Report each line of the data that has "определить" somewhere in it.

Saved entries:
=======
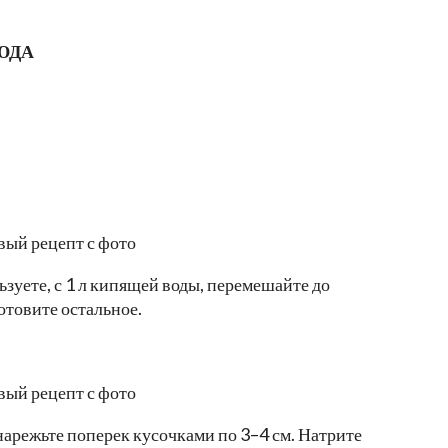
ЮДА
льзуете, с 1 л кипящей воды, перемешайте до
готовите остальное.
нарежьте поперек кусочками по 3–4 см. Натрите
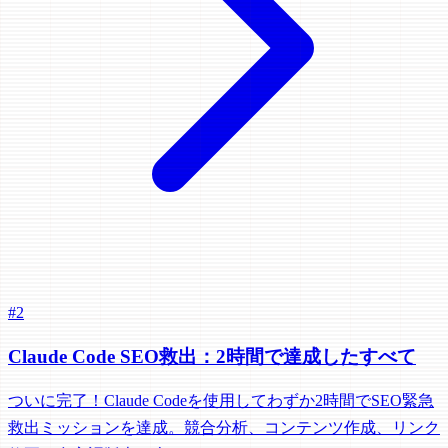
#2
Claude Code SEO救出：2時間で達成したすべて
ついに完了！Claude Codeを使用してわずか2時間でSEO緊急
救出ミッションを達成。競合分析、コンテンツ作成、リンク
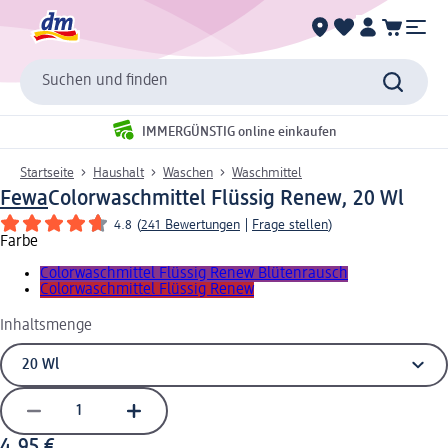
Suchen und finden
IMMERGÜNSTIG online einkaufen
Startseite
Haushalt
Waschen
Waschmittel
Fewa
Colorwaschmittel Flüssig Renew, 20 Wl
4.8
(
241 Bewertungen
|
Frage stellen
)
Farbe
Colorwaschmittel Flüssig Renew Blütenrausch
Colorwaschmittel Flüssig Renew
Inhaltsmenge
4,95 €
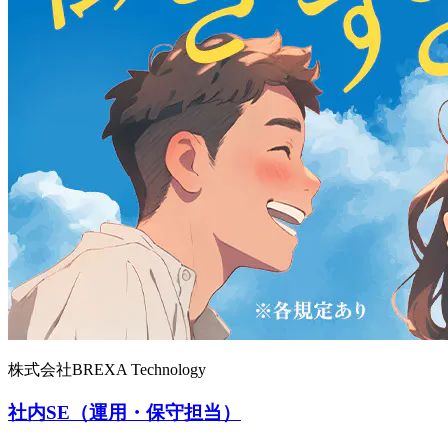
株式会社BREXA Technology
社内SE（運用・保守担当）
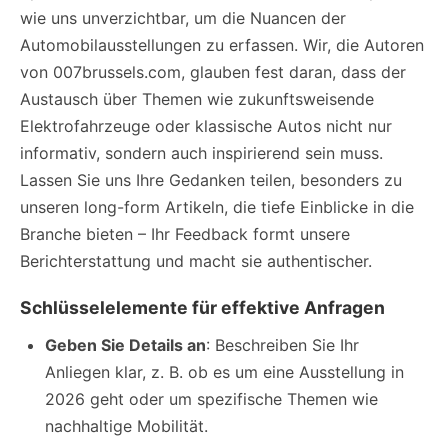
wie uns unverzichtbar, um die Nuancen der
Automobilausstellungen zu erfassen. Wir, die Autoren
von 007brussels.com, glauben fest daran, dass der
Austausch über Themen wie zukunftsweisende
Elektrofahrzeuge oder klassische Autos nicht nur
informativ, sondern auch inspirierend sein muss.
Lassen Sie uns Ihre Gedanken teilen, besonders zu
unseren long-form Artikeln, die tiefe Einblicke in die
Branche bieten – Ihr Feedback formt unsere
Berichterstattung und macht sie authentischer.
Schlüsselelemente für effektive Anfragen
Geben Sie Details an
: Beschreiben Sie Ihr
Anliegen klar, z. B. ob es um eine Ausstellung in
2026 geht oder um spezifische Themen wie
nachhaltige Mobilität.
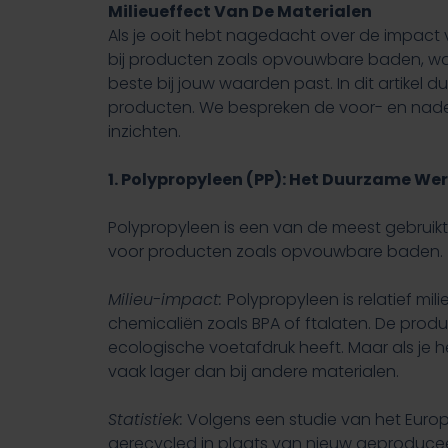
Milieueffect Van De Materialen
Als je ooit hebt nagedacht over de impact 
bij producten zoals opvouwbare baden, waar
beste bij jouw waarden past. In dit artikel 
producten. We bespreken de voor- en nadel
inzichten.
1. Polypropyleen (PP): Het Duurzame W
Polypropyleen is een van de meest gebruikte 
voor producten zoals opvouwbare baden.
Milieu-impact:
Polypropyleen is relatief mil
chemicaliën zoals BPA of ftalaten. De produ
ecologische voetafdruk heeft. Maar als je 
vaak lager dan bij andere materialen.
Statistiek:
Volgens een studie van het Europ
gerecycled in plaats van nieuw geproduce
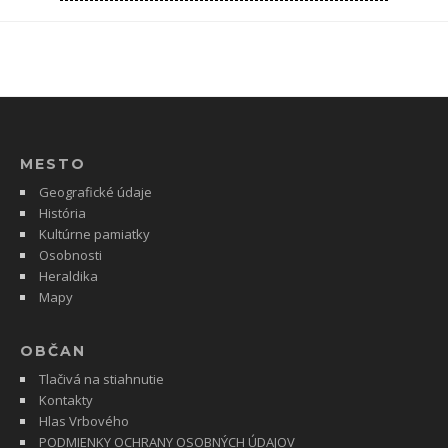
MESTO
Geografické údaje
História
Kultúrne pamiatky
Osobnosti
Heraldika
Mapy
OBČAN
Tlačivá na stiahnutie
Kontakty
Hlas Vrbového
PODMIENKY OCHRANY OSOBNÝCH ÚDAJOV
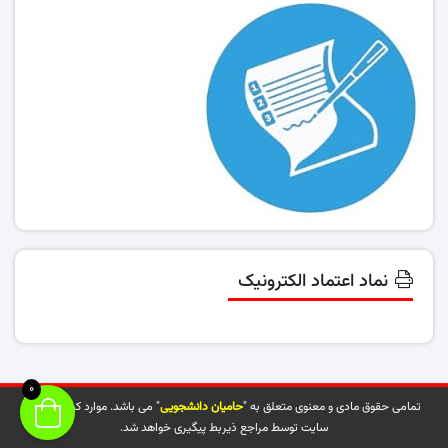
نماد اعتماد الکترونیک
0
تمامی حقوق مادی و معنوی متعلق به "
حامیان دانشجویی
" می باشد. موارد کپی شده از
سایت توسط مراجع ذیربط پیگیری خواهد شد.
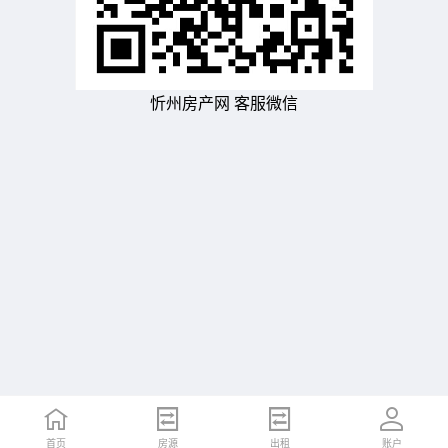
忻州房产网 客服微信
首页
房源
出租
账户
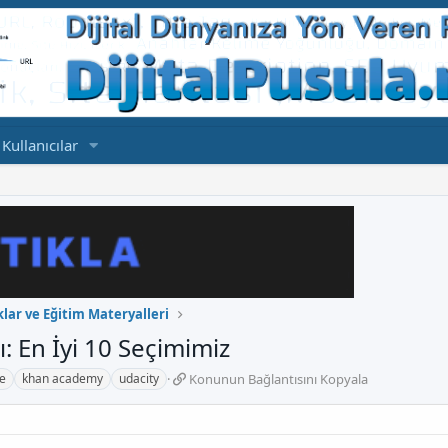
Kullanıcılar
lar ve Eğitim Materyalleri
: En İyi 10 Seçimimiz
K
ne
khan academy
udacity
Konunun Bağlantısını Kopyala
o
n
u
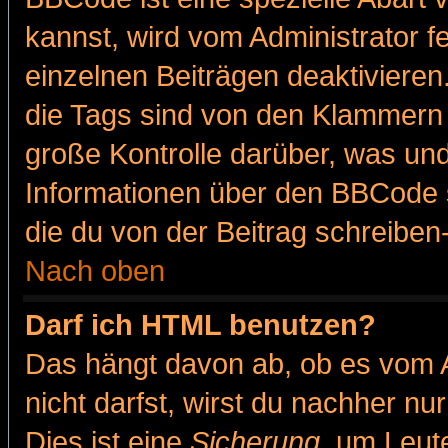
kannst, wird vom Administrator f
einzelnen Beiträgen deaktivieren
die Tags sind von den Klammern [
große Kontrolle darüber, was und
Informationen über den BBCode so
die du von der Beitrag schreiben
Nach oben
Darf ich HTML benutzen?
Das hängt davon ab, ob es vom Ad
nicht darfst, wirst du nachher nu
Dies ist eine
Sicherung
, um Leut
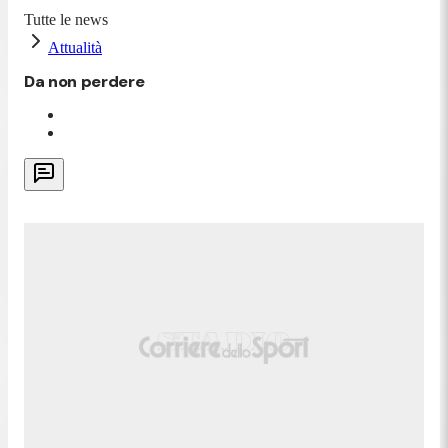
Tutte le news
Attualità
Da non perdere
=======
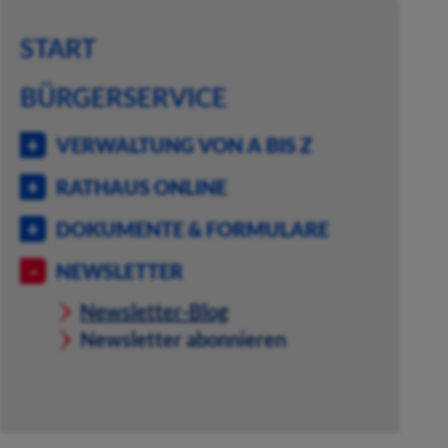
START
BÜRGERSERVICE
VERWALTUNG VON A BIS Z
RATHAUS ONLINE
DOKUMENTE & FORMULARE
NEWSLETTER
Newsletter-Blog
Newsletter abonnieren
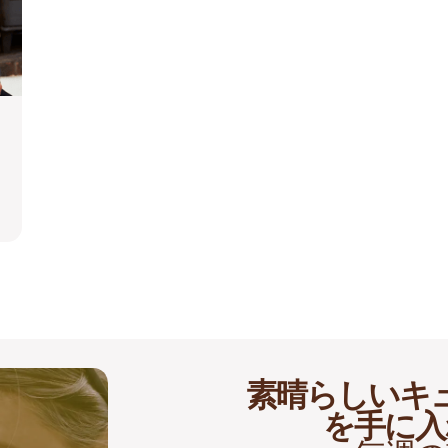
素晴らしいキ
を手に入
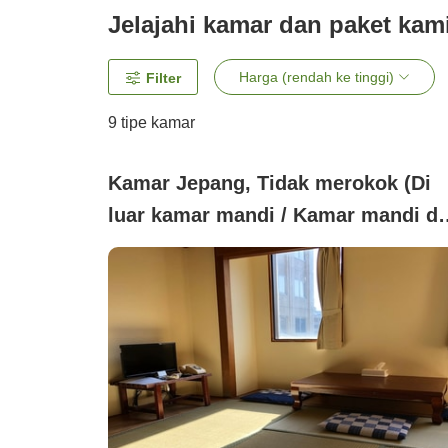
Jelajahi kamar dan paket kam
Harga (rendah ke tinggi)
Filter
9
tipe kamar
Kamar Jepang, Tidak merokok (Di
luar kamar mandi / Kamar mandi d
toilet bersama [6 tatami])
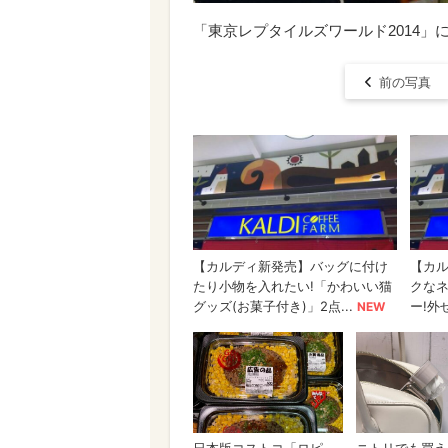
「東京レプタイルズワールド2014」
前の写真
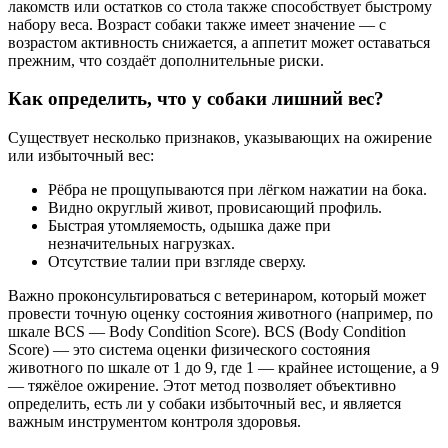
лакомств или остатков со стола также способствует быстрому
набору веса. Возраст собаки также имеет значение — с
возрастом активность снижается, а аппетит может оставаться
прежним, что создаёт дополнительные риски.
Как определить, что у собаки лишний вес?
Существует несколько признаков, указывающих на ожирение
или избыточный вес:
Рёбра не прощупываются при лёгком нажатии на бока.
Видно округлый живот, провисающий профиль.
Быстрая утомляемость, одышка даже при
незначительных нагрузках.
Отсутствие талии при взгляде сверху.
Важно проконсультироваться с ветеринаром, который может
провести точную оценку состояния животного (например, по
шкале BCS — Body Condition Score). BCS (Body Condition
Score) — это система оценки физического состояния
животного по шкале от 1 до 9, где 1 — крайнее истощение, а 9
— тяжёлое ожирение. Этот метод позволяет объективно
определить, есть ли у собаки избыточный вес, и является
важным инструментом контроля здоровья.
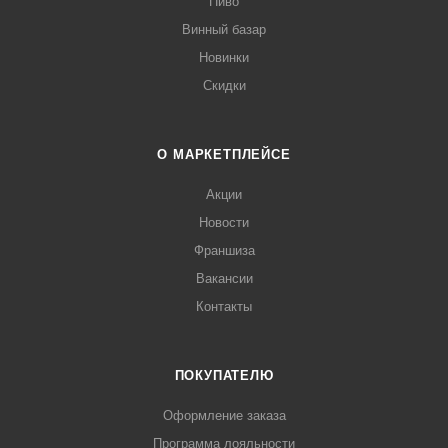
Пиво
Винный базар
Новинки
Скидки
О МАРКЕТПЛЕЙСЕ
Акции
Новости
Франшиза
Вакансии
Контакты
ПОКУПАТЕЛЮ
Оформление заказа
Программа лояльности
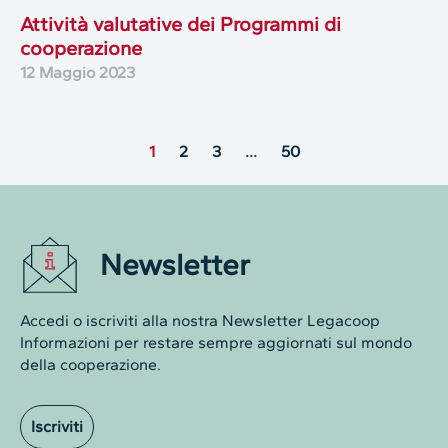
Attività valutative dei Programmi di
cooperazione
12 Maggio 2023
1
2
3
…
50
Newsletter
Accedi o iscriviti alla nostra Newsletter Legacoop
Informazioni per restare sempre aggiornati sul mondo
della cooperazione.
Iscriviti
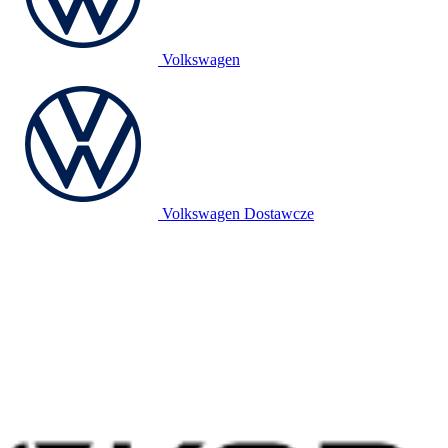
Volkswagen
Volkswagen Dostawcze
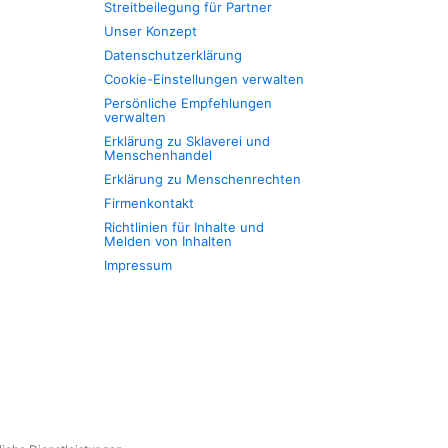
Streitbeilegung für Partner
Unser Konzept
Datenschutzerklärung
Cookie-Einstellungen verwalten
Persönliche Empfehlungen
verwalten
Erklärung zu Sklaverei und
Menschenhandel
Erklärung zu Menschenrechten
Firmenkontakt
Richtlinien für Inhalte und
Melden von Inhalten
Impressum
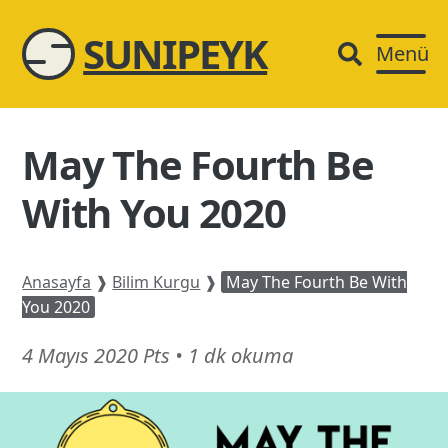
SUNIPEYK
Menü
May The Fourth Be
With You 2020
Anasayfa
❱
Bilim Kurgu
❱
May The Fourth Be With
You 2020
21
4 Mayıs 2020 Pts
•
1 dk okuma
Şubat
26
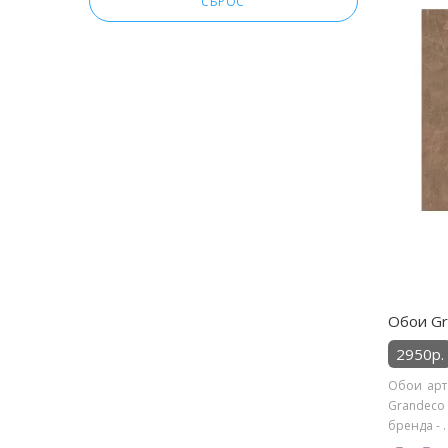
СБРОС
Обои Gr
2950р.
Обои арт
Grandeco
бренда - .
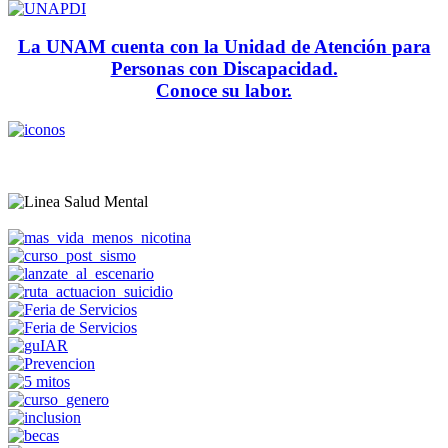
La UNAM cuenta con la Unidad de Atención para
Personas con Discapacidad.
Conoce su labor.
=======
[SOLUTION]
Как определить, что у собаки лишний вес?
определить, есть ли у собаки избыточный вес, и является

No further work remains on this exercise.